As digitalization necessitates a change management approach, the psychological safety of individuals and teams undergoing the change is key for transitioning from Industry 5.0 to Society 5.0. Although there is a proliferation of studies on Industry 5.0 across sectors, the implications for Society 5.0 are less discernible. Most studies focus on technological factors and less on human and social capital, for example, the manufacturing Industry 5.0 (Latino, 2025). In automotive and healthcare Industry 5.0 studies—due to their focus on users such as senior citizens or patients—the emphasis on Society 5.0 is attenuated (Murugan et al., 2024; Stanojčić et al., 2022). Thus, this study offers valuable directions for leaders fostering the move from Industry 5.0 to Society 5.0 focusing on worker well-being.

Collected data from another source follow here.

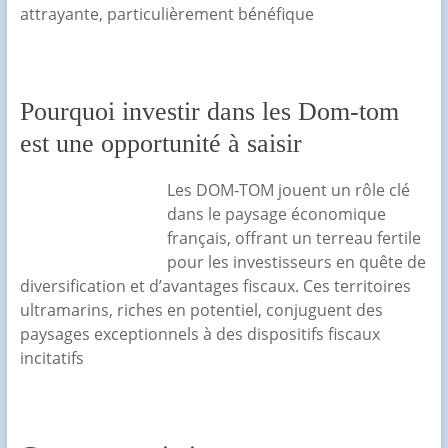
attrayante, particulièrement bénéfique
Pourquoi investir dans les Dom-tom
est une opportunité à saisir
Les DOM-TOM jouent un rôle clé
dans le paysage économique
français, offrant un terreau fertile
pour les investisseurs en quête de
diversification et d’avantages fiscaux. Ces territoires
ultramarins, riches en potentiel, conjuguent des
paysages exceptionnels à des dispositifs fiscaux
incitatifs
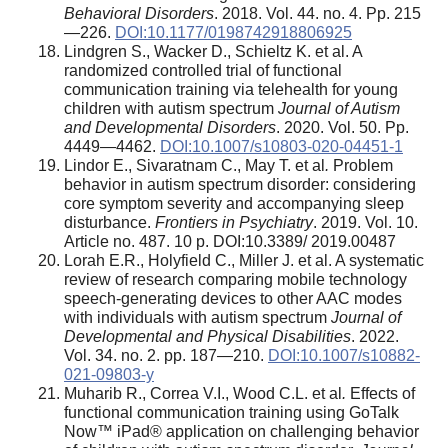
Behavioral Disorders
. 2018. Vol. 44. no. 4. Pp. 215
—226.
DOI:10.1177/0198742918806925
Lindgren S., Wacker D., Schieltz K. et al. A
randomized controlled trial of functional
communication training via telehealth for young
children with autism spectrum
Journal of Autism
and Developmental Disorders
. 2020. Vol. 50. Pp.
4449—4462.
DOI:10.1007/s10803-020-04451-1
Lindor E., Sivaratnam C., May T. et al
.
Problem
behavior in autism spectrum disorder: considering
core symptom severity and accompanying sleep
disturbance.
Frontiers in Psychiatry
. 2019. Vol. 10.
Article no. 487. 10 p. DOI:10.3389/ 2019.00487
Lorah E.R., Holyfield C., Miller J. et al. A systematic
review of research comparing mobile technology
speech-generating devices to other AAC modes
with individuals with autism spectrum
Journal of
Developmental and Physical
Disabilities
. 2022.
Vol. 34. no. 2. pp. 187—210.
DOI:10.1007/s10882-
021-09803-y
Muharib R., Correa V.I., Wood C.L. et al
.
Effects of
functional communication training using GoTalk
Now™ iPad® application on challenging behavior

The managerial recommendations follow the triple-level view of psychological safety:

First, at the individual level, the role of leaders is in attracting, developing, and retaining digital talent (Lewis & Heckman, 2006; Papadonikolaki et al., 2025) by ensuring they create not only stimulating but also safe environments. Talent management becomes strategic in the digitalization of projects (Liu et al., 2024; Papadonikolaki et al., 2025). There, strategic alignment of digitalization visions with well-being and inclusion initiatives is crucially important for avoiding tensions among strategic priorities.

Awareness and commitment can prepare digitally enabled projects for Society 5.0, because recognizing the role of leadership in psychological safety can increase human well-being and directly support human and social capital.